Stochastic Modular Assembly

Project Members: Micheal Tolley, Jonas Neubert, Mekala Krishnan, Micheal Kalontarov, Stephane Constantin, Abe Cantwell

In this project we explore the concept of programmable matter, a substance that is able to change its physical properties as directed by the user. Imagine a system that assembles a pile of regular, mass-produced components into a shape, tool or even a robot with embedded sensing and computation. Objects can be assembled or repaired on-the-fly, and deconstructed to be recycled into new objects once they are no longer needed. Programmable matter would open up new possibilities for rapid prototyping, space exploration, sustainable technology, and evolutionary design. Our approach to programmable matter involves the assembly of components with embeded electronics by manipulating the flow of fluid through an assembly chamber.
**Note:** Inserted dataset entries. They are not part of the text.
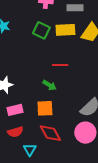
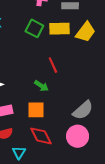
red line: (60, 65) -> (53, 65), turned 63

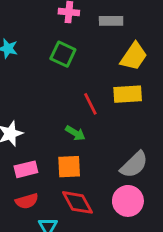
yellow rectangle: (59, 29) -> (128, 94), moved

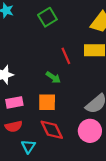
green square: (63, 54) -> (47, 17), turned 30

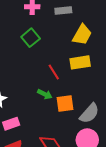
orange square: (47, 102) -> (65, 103), moved

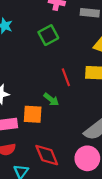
orange square: (65, 103) -> (33, 114), moved

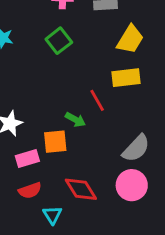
red line: (66, 77) -> (97, 100), moved

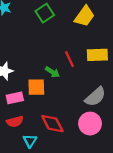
yellow trapezoid: (130, 39) -> (84, 16), moved
yellow rectangle: (126, 78) -> (97, 55), moved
Our work so far has focussed on developing centimeter scale modules that contain the mechanical and electrical functionality needed for controlled self-assembly. Further, we have develped a C++ based simulator to develop control strategies capable of dealing with the stochasticity in the assembly environment.

Stochastic Assembly Simulation

We are using a custom C++ simulator based on the Open Dynamics Engine (ODE) to model the stochastic interactions of 3D components in a fluidic environment. Simplified fluidic forces are applied to the components in order to obtain a computationally-efficient simulation.
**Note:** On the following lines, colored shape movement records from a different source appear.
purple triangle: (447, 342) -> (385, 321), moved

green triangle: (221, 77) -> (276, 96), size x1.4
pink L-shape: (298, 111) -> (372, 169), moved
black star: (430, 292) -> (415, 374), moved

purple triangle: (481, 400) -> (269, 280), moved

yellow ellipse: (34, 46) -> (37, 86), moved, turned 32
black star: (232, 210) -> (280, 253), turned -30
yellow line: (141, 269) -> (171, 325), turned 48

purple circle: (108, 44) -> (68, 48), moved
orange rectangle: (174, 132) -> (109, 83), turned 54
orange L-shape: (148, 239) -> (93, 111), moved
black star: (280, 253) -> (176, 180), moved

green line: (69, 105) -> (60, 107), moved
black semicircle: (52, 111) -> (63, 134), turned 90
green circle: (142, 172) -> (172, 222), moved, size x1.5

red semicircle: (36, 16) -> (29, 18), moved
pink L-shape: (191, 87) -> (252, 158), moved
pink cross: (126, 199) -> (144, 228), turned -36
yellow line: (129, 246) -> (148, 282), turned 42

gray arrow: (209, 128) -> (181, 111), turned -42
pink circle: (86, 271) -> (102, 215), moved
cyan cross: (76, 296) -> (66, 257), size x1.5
Simulation: Fluidic assembly and reconfiguration. This simulation demonstrates the fluidic assembly of 3D cubes into an initial C-shape and the subsequent reconfiguration of this assembly into a U-Shape. Components are attracted by opening sinks on the bottom of the chamber. Once a component is attached, it opens internal valves to direct the fluid flow and attract new components where they are needed to assemble the target structure.